Perché è “quella religiosità che spiega tutto, ma il cuore rimane freddo – chiarisce Francesco – A Dio non piace, questo. Piace più la protesta di Giobbe o il silenzio di Giobbe”. Alla fine, sottolinea, la professione di fede di Giobbe, un “incessante appello a Dio, a una giustizia suprema” si completa con l’esperienza quasi mistica che gli fa dire: “Io ti conoscevo solo per sentito dire, ma ora i miei occhi ti hanno veduto”.
Quanta gente, quanti di noi dopo un’esperienza un po’ brutta, un po’ oscura, dà il passo e conosce Dio meglio di prima! E possiamo dire, come Giobbe, io ti conoscevo un po’ di memoria, o per sentito dire, ma adesso ti ho visto, perché tu ho incontrato.
“I vecchi ne hanno viste tante! – spiega il Pontefice – e hanno visto anche l’inconsistenza delle promesse degli uomini. Uomini di legge, uomini di scienza, uomini di religione persino, che confondono il persecutore con la vittima, imputando a questa la responsabilità piena del proprio dolore”.
I vecchi che trovano la strada di questa testimonianza, che converte il risentimento per la perdita nella tenacia per l’attesa della promessa di Dio, sono un presidio insostituibile per la comunità nell’affrontare l’eccesso del male. Lo sguardo dei credenti che si rivolge al Crocifisso impara proprio questo.

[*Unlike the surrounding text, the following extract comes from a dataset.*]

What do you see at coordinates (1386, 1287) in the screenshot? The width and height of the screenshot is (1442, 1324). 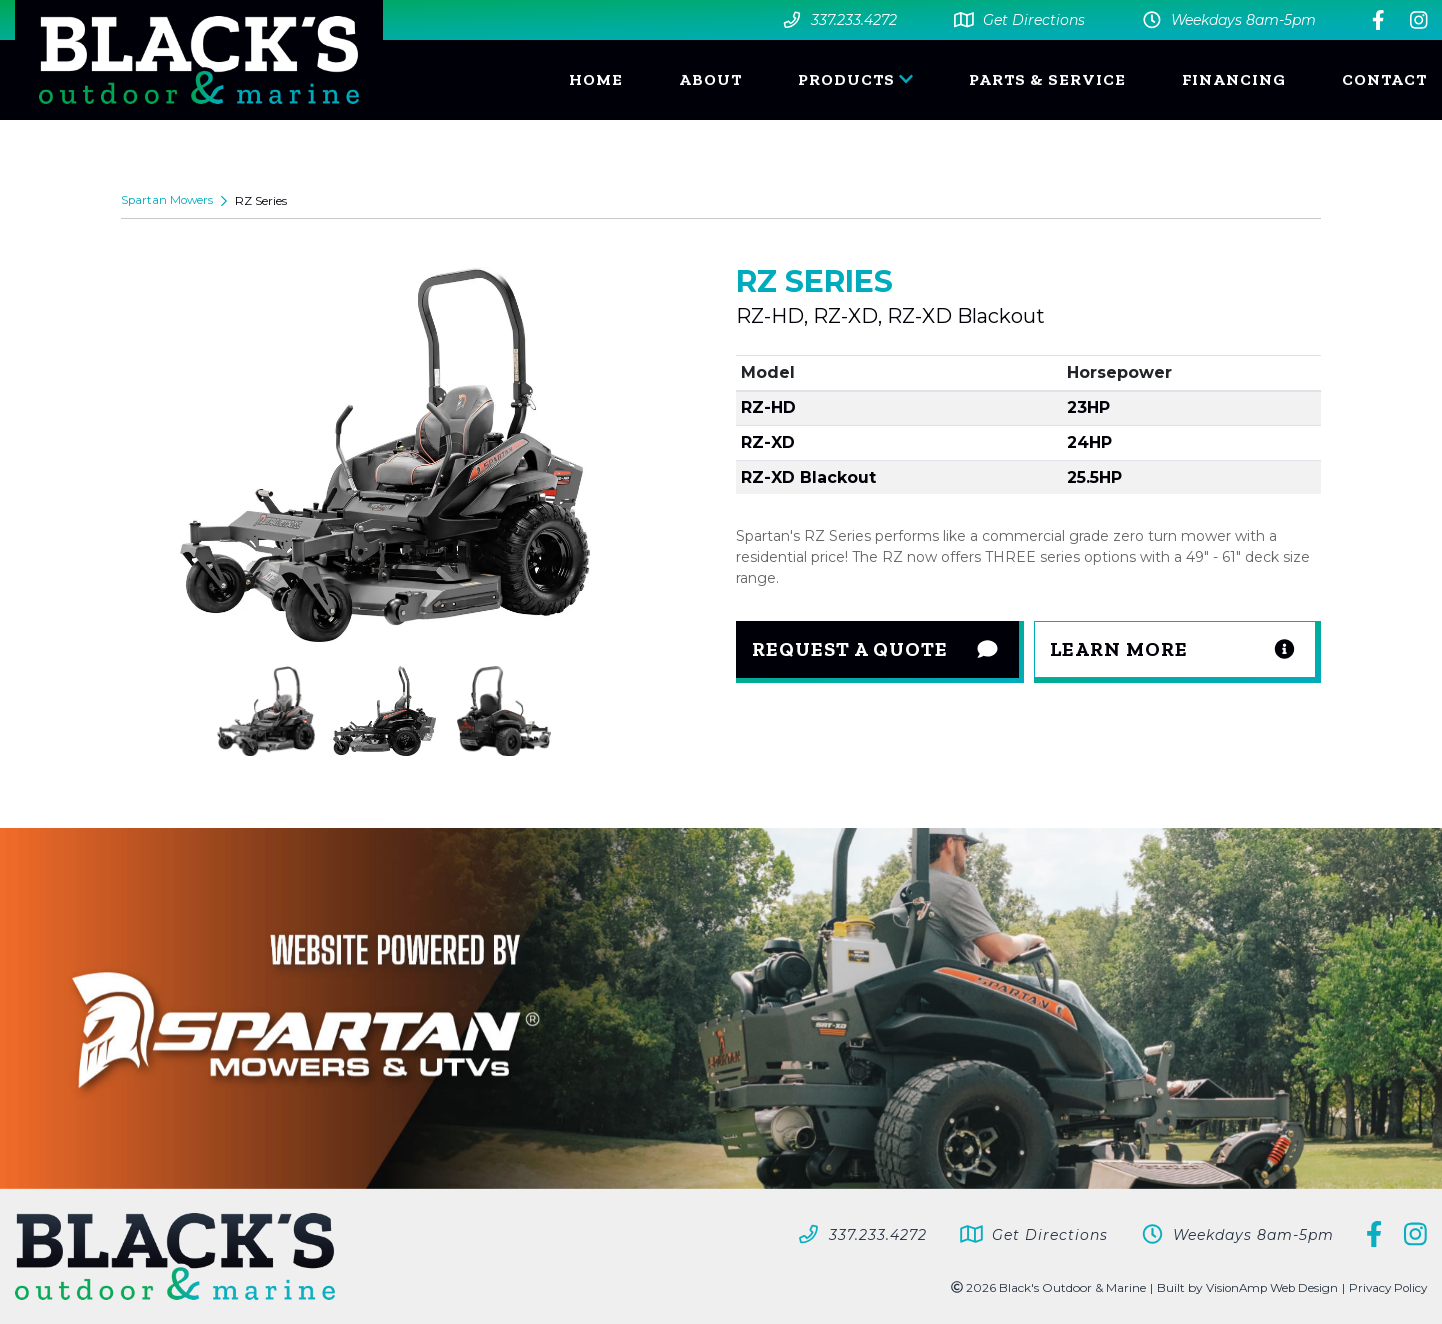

L’ augurio finale di Papa Francesco è che possiamo imparare anche noi questo abbandono fiducioso “da tanti nonni e nonne, da tanti anziani che, come Maria, uniscono la loro preghiera, a volte straziante, a quella del Figlio di Dio che sulla croce si abbandona al Padre”.
Al termine dell’udienza, parlando ai pellegrini di lingua italiana, il Papa ha salutato in particolare i sacerdoti della diocesi di Milano e i diaconi prossimi al sacerdozio di Padova, esortandoli “a rinnovare giorno per giorno la disponibilità a rispondere fedelmente alla chiamata del Signore per un servizio generoso” al popolo di Dio. E dopo di loro l’associazione “Famiglie per l’accoglienza” che si dedica all’adozione, prendendosi cura di bambini e anziani in difficoltà.
Perseverate nella fede e nella cultura dell’accoglienza, offrendo così una bella testimonianza cristiana e un importante servizio sociale. Grazie, grazie per quello che fate.